Odaya adım attığım anda kadın acı çeker gibi irkiliyor. Kafasını hızla kaldırıp, gözlerimi gözleri ile yakalıyor. Bu hareketi o kadar net yapıyor ki, sanki gözlerimi nerede bulacağını daha kafasını kaldırmadan biliyor gibi. "Beni öldürmeye mi geldin?" Çöpleri istifliyor diye onu öldüreceğimi mi sanıyor? Belinde asılı duran silahı görmüş olmalı, sıradan bir polisin, sıradan bir hatası. "Hayır" diyorum, "neden öldüreyim seni ablacım, sadece komşular şikayet etmiş, belediye evdeki çöpleri boşaltacak, sende biraz güçlük çıkarmışsın, o yüzden bizden yardım istediler" diyorum. Polis olduğumu fark etmesi için gömleğimdeki armayı parmağım ile işaret ediyorum, ama bakmıyor bile. Gözlerini gözlerimden bir an olsun ayırmıyor.
"Daha kim olduğunu fark etmemişsin" diyor.
Tamam, psikiyatrlar istifçiler hakkında ne derse desin, bu kadın kesinlikle zırdeli.
"Ablacım zorluk çıkarma, evi temizlesinler. İstersen seni de bir hastahaneye gösterelim ne dersin?" diye soruyorum.

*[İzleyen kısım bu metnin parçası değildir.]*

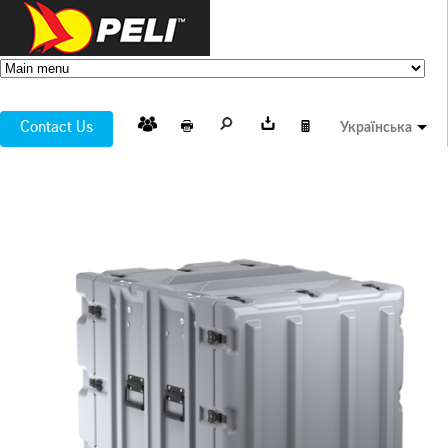
Contact Us
Українська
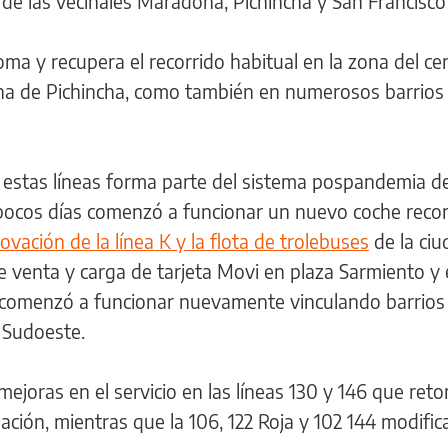
 de las vecinales Maradona, Pichincha y San Francisco
oma y recupera el recorrido habitual en la zona del ce
zona de Pichincha, como también en numerosos barrios 
estas líneas forma parte del sistema pospandemia de
pocos días comenzó a funcionar un nuevo coche reco
ovación de la línea K y la flota de trolebuses
de la ciu
 venta y carga de tarjeta Movi en plaza Sarmiento y 
Roja comenzó a funcionar nuevamente vinculando barrios
y Sudoeste.
ejoras en el servicio en las líneas 130 y 146 que ret
ación, mientras que la 106, 122 Roja y 102 144 modific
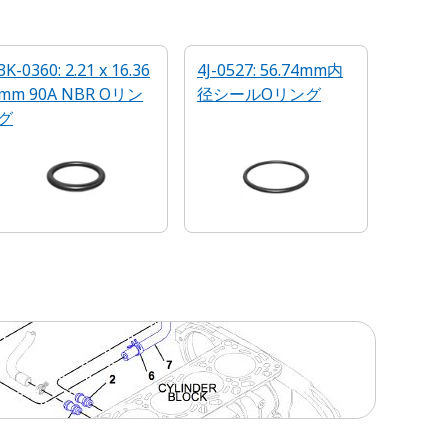
3K-0360: 2.21 x 16.36
4J-0527: 56.74mm内
mm 90A NBR Oリン
径シールOリング
グ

Duyup duymadığını bile anlayamıyorum. Kadın sanki bizim dünyamızda değil gibi duruyor. Gözleri gözlerimde, öylece duruyor. Sanki bir şeyler okur gibi. Bakışları üzerimde bir ağırlık oluşturuyor sanki. Tarif edemeyeceğim bir rahatsızlık veriyor. Sanki çıplak olan o değil de, benmişim gibi hissediyorum. İstemsizce bir dürtü ile, elim belimdeki silahıma doğru gidiyor. İşte o zaman bakışlarındaki o ağırlık yumuşuyor.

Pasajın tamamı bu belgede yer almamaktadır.